Which is an explanation my 15-year old step-son would understand because he has studied DNA etc in biology at school. However, he doesn't know much at all about quantum mechanics or even solid-state physics meaning he has no idea whatsoever of what I do (beyond playing with liquid nitrogen).
Hence, I do think -in general- it is easier to explain biology (and to some extent chemistry), not because it is "easier" but because it is more familiar and -since the applications are often more obvious (medicine etc)- a bit more tangible. The only subject in science I can think of that would be harder to explain than physics is math.
Note that you would probably have the same problem in the humanities since you often have a lot of background information to understand a problem, or even why a problem is even a problem:wink:
 

Related to Physicists should take pride in their work

1. Why should physicists take pride in their work?

Physicists should take pride in their work because their research and discoveries have the potential to greatly impact and improve our understanding of the world and how it functions. By dedicating themselves to their work and striving for excellence, physicists can contribute to the advancement of society as a whole.

2. What are some examples of physicists who have taken pride in their work?

There are many examples of physicists who have taken pride in their work, such as Albert Einstein, who developed the theory of relativity and fundamentally changed our understanding of space and time. Another example is Marie Curie, who made groundbreaking discoveries in the field of radioactivity and was the first woman to win a Nobel Prize.

3. How does taking pride in their work benefit physicists?

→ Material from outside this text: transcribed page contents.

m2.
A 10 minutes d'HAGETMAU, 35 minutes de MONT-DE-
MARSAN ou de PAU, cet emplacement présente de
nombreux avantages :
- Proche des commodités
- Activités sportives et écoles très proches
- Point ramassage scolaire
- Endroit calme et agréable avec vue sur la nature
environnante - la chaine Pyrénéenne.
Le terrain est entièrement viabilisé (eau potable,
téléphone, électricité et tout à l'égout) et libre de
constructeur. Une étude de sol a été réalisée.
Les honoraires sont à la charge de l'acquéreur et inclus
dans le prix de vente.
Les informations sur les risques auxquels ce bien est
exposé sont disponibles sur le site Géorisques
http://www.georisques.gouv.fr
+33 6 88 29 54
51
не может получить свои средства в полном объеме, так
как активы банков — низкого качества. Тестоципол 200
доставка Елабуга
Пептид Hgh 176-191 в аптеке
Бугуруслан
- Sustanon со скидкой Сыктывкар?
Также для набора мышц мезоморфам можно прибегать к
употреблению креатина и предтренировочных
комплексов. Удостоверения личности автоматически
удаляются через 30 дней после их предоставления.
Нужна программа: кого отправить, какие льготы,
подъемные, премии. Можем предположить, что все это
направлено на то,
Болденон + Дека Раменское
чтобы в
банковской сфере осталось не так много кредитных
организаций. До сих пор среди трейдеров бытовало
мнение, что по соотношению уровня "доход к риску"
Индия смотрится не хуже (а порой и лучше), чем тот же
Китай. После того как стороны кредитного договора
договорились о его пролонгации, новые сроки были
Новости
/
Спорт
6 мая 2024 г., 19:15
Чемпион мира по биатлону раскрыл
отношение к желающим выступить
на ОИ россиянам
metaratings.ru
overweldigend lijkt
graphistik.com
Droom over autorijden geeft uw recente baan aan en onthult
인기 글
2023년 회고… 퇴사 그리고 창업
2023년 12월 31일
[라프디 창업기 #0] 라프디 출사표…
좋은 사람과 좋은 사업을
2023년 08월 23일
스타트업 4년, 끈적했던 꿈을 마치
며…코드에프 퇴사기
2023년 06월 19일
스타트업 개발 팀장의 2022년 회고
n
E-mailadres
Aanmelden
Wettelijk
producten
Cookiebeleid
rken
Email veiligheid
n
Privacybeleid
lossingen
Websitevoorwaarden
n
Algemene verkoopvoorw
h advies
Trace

Taking pride in their work can benefit physicists in several ways. It can motivate them to work harder and be more dedicated to their research, leading to more significant discoveries. It can also help them gain recognition and respect within the scientific community, opening up opportunities for collaboration and advancement in their career.

4. What are some common characteristics of physicists who take pride in their work?

Physicists who take pride in their work often have a strong passion for their field of study and a deep curiosity about the world around them. They are also highly disciplined, persistent, and detail-oriented, as their work often requires a great deal of focus and precision. Additionally, they are open-minded and willing to challenge established theories and ideas in pursuit of new knowledge.

5. How can physicists promote a culture of pride in their work?

One way physicists can promote a culture of pride in their work is by sharing their research and discoveries with others in the scientific community through publications, conferences, and collaborations. This can inspire and motivate other physicists to take pride in their own work and continue pushing the boundaries of knowledge. Additionally, creating a supportive and collaborative environment within research teams and institutions can also foster a culture of pride in the work being done.